2.2 Annual remuneration report

  • Public and state-owned companies must also prepare a remuneration report each year in respect of the previous financial year, for presentation and approval at the AGM.
  • The report must comprise a background statement, the remuneration policy and an implementation report detailing:
    • total remuneration of each director and prescribed officer;
    • total remuneration of the highest-paid and lowest-paid employees;
    • average and median total remuneration of all employees; and
    • a remuneration gap ratio, reflecting the ratio between the total remuneration of the top five per cent highest-paid employees and the total remuneration of the bottom five per cent lowest-paid employees.
  • If shareholders do not approve the remuneration report:
    • the remuneration committee must address their concerns at the following AGM, and non-executive directors serving on the remuneration committee must stand for re-election as committee members;
    • if the report is rejected again the following year, those committee members may continue as directors only if they are re-elected at that AGM and are disqualified from serving on the remuneration committee for two years.

(These re-election and disqualification consequences do not apply to committee members who served fewer than 12 months during the year under review.)

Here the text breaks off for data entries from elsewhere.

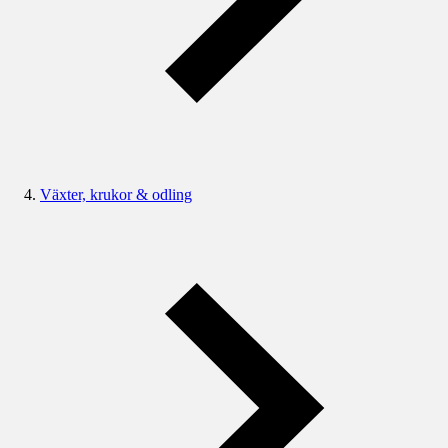
Växter, krukor & odling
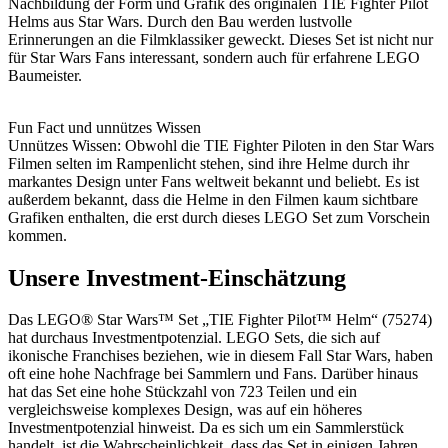
Nachbildung der Form und Grafik des originalen TIE Fighter Pilot
Helms aus Star Wars. Durch den Bau werden lustvolle
Erinnerungen an die Filmklassiker geweckt. Dieses Set ist nicht nur
für Star Wars Fans interessant, sondern auch für erfahrene LEGO
Baumeister.
Fun Fact und unnützes Wissen
Unnützes Wissen: Obwohl die TIE Fighter Piloten in den Star Wars
Filmen selten im Rampenlicht stehen, sind ihre Helme durch ihr
markantes Design unter Fans weltweit bekannt und beliebt. Es ist
außerdem bekannt, dass die Helme in den Filmen kaum sichtbare
Grafiken enthalten, die erst durch dieses LEGO Set zum Vorschein
kommen.
Unsere Investment-Einschätzung
Das LEGO® Star Wars™ Set „TIE Fighter Pilot™ Helm“ (75274)
hat durchaus Investmentpotenzial. LEGO Sets, die sich auf
ikonische Franchises beziehen, wie in diesem Fall Star Wars, haben
oft eine hohe Nachfrage bei Sammlern und Fans. Darüber hinaus
hat das Set eine hohe Stückzahl von 723 Teilen und ein
vergleichsweise komplexes Design, was auf ein höheres
Investmentpotenzial hinweist. Da es sich um ein Sammlerstück
handelt, ist die Wahrscheinlichkeit, dass das Set in einigen Jahren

3. Reform of alternative dispute resolution

Section 19 of the Companies Amendment Act amends the alternative dispute resolution framework under section 166 of the Companies Act. Some of the changes are:

  • Centralised forum: Disputes may now be referred only to the Companies Tribunal, consolidating ADR functions.
  • Tiered ADR process: Where the Companies Tribunal issues a certificate of non-resolution following failed mediation or conciliation, the matter may be referred to the Companies Tribunal for arbitration. A party objecting to the same Tribunal member conducting the arbitration may file an objection, requiring the Tribunal to appoint another member. An arbitrator’s award is final and binding.

4. Key provisions of the Companies Amendment Act not yet in force

Several provisions of the Companies Amendment Act remain enacted but not yet in operation. They will only take effect once brought into force by further presidential proclamation. Key pending amendments include:

  • Amendments to section 26 of the Companies Act (access to company records).
  • The insertion of a new section 72(6B) into the Companies Act empowering the Minister to prescribe minimum qualifications for social and ethics committee members.
  • The insertion of a new section 72(12) into the Companies Act, requiring social and ethics committees to present annual reports.
  • The amendment of section 118 of the Companies Act, changing the test for application of the Takeover Regulations to private companies - from a securities transfer percentage test to a shareholder count plus prescribed financial thresholds test.

Conclusion

Affected companies should review their remuneration policies, reporting practices, governance frameworks and AGM materials to ensure compliance, and assess practical steps for their reporting cycles.

The content of this article is intended to provide a general guide to the subject matter. Specialist advice should be sought about your specific circumstances.